CONCORD, NH – A new report released by public health organizations and youth advocates from throughout New Hampshire describes how tobacco manufacturers take advantage of the lack of government regulation to design and market products that recruit new youth users, create and sustain addiction to nicotine, and discourage current users from quitting. Responding to declining smoking rates, tobacco manufacturers are finding novel ways to entice new users, especially children, and discourage current users from quitting.
New Hampshire’s public health leaders urged Congress to stop the tobacco industry’s harmful practices and stand up for public health by passing legislation that would grant the U.S. Food and Drug Administration (FDA) authority over tobacco products. Rep. Carol Shea-Porter and Rep. Paul Hodes are cosponsors of this legislation. Senator Judd Gregg voted for the bill last August as a member of the Senate Health, Education, Labor and Pensions Committee. The organizations called on Senator John Sununu (R-NH) to join the rest of the New Hampshire delegation and support and cosponsor this life-saving legislation.
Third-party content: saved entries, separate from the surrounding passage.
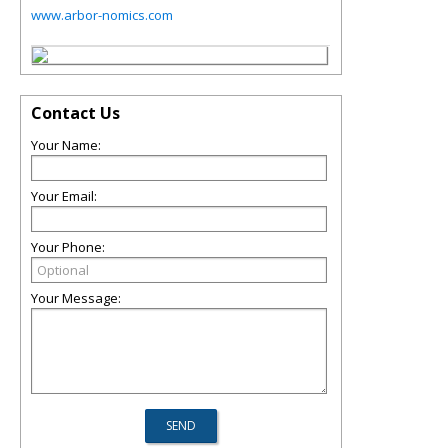
www.arbor-nomics.com
Contact Us
Your Name:
Your Email:
Your Phone:
Your Message:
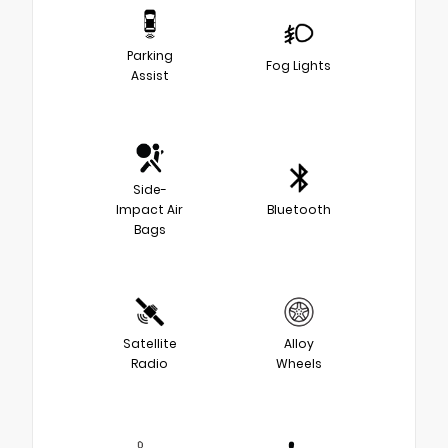
Parking
Fog Lights
Assist
Side-
Impact Air
Bluetooth
Bags
Satellite
Alloy
Radio
Wheels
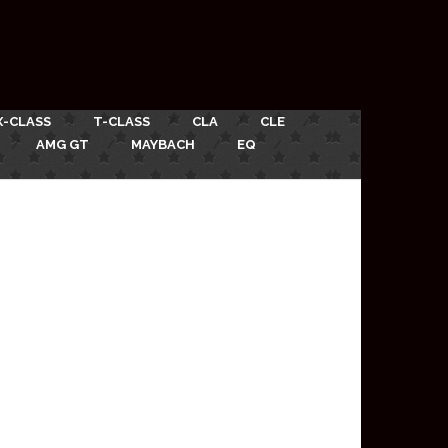
X-CLASS
T-CLASS
CLA
CLE
AMG GT
MAYBACH
EQ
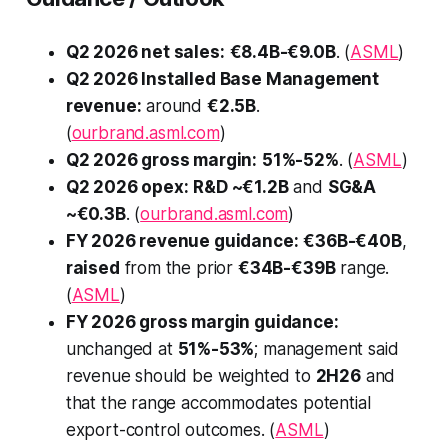
Q2 2026 net sales:
€8.4B-€9.0B
. (
ASML
)
Q2 2026 Installed Base Management
revenue:
around
€2.5B
.
(
ourbrand.asml.com
)
Q2 2026 gross margin:
51%-52%
. (
ASML
)
Q2 2026 opex:
R&D ~€1.2B
and
SG&A
~€0.3B
. (
ourbrand.asml.com
)
FY 2026 revenue guidance:
€36B-€40B
,
raised
from the prior
€34B-€39B
range.
(
ASML
)
FY 2026 gross margin guidance:
unchanged at
51%-53%
; management said
revenue should be weighted to
2H26
and
that the range accommodates potential
export-control outcomes. (
ASML
)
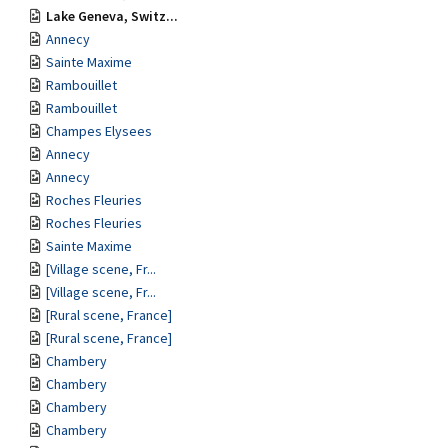
Lake Geneva, Switz...
Annecy
Sainte Maxime
Rambouillet
Rambouillet
Champes Elysees
Annecy
Annecy
Roches Fleuries
Roches Fleuries
Sainte Maxime
[Village scene, Fr...
[Village scene, Fr...
[Rural scene, France]
[Rural scene, France]
Chambery
Chambery
Chambery
Chambery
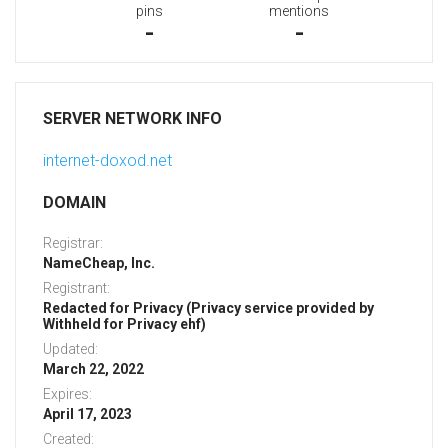
pins
mentions
-
-
SERVER NETWORK INFO
internet-doxod.net
DOMAIN
Registrar:
NameCheap, Inc.
Registrant:
Redacted for Privacy (Privacy service provided by
Withheld for Privacy ehf)
Updated:
March 22, 2022
Expires:
April 17, 2023
Created:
Despite all the death and disease they cause, tobacco products are virtually unregulated to protect consumers’ health. This continuing lack of regulation allows the tobacco companies to market their deadly products to children, deceive consumers about the harm their products cause, and resist even the most minimal steps to make their products less harmful.
"The harmful and addictive effects of tobacco use have long been recognized by the public health community. It is time to take serious action in the fight against youth smoking, and the Family Smoking Prevention and Tobacco Control Act does just that," said Senator Judd Gregg. "This legislation will provide the much needed authority over tobacco products which is essential to help protect the public, and kids nationwide, from the dangerous effects of tobacco. I applaud the Campaign for Tobacco-Free Kids, as well as the many students from New Hampshire who have worked with them, for their efforts to combat youth smoking. I will continue to work with my colleagues on both sides of the aisle to gain support for this critical bipartisan legislation."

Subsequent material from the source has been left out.